If they are not using DKMS, then probably yes. As far as I know it is pretty common to have external kernel module packages depend on the kernel itself, and re-triggering initramfs generation for a kernel that is already installed. In fact, I suspect that this is the original reason why Dracut does not treat missing external kernel modules as fatal.
Debian - https://packages.debian.org/sid/zfs-dkms Ubuntu - https://packages.ubuntu.com/plucky/zfs-dkms
Debian - https://packages.debian.org/sid/zfs-dkms Ubuntu - https://packages.ubuntu.com/plucky/zfs-dkms
As far as I know, neither Ubuntu, nor Debian actually use this script. See my other Pull Request which adds a script for the Debian based installkernel. Gentoo on the other hand, is a consumer of this script, and Gentoo (meaning me) has also actually contributed to this script. I am a getting a bit tired of debating hypotheticals when this works around a real issue for Gentoo users, I have already explained why I expect this to be a general problem for the non-DKMS use case.
Let me actually flip this around and ask you to explain to me why Dracut should install an initramfs that we know will not boot because it is missing the driver for the root partition file system? Who are we helping with this? What problem are we solving/preventing? If you do not wish to change the current behaviour, please defend why it is correct.
And no we don't have to make this more general because other drivers that may be missing are usually not fatal for the boot. The driver for the root partition on the other hand, that I can 100% guarantee you will cause boot failure if it is missing...

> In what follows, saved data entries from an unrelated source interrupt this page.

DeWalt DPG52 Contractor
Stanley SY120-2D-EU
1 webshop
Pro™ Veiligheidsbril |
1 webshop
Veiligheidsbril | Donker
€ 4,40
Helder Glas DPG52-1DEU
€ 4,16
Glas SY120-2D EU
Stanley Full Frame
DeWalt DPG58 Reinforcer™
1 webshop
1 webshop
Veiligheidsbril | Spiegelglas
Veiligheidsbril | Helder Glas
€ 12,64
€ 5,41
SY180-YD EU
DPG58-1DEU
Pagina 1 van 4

I truly do not understand why this is so controversial.
If they are not using DKMS, then probably yes.
I failed to parse this sentence and I failed to understand that you meant "As far as I know, neither Ubuntu, nor Debian actually use this script." (I understood the opposite).

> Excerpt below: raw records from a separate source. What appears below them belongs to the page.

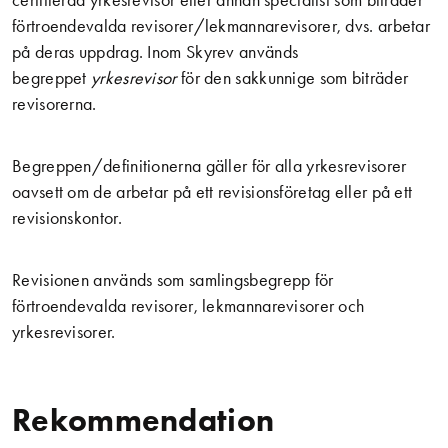
förtroendevalda revisorer/lekmannarevisorer, dvs. arbetar
på deras uppdrag. Inom Skyrev används
begreppet
yrkesrevisor
för den sakkunnige som biträder
revisorerna.
Begreppen/definitionerna gäller för alla yrkesrevisorer
oavsett om de arbetar på ett revisionsföretag eller på ett
revisionskontor.
Revisionen används som samlingsbegrepp för
förtroendevalda revisorer, lekmannarevisorer och
yrkesrevisorer.
Rekommendation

Let me actually flip this around and ask you to explain to me why Dracut should install an initramfs that we know will not boot because it is missing the driver for the root partition file system?

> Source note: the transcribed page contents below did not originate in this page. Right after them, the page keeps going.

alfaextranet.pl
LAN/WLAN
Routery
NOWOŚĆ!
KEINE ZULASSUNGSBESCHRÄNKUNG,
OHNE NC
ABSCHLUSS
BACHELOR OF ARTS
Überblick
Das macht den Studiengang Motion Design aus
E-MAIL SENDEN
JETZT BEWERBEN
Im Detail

Clearly I failed to communicate my intention. I have over 10 PRs waiting for feedback - my real motivation is just try to help out with reviews. Especially on this one - https://github.com/dracut-ng/dracut-ng/pull/1348
My reviews and feedback does not really counts toward to official two review requirement, so I just wanted to seek out more information to make it readily available for other reviewers with more karma.
I truly do not understand why this is so controversial.
I think the fact that neither Debian nor Fedora (seems also nor Arch) is hitting this code path is a critical information for reviews (sadly).
Ubuntu doesn't hit this in the default path because ZFS is bundled in their kernel packages. Debian and Fedora don't hit this because they use DKMS. RHEL and SUSE distributions use kmod packaging, which works around this problem too.
There's a much more straightforward way to solve this: kernel-install should be checking that all filesystems have matching kernel functionality (kmod or built-in) or bail out.
I will not accept a ZFS-specific solution. I will accept a generic one.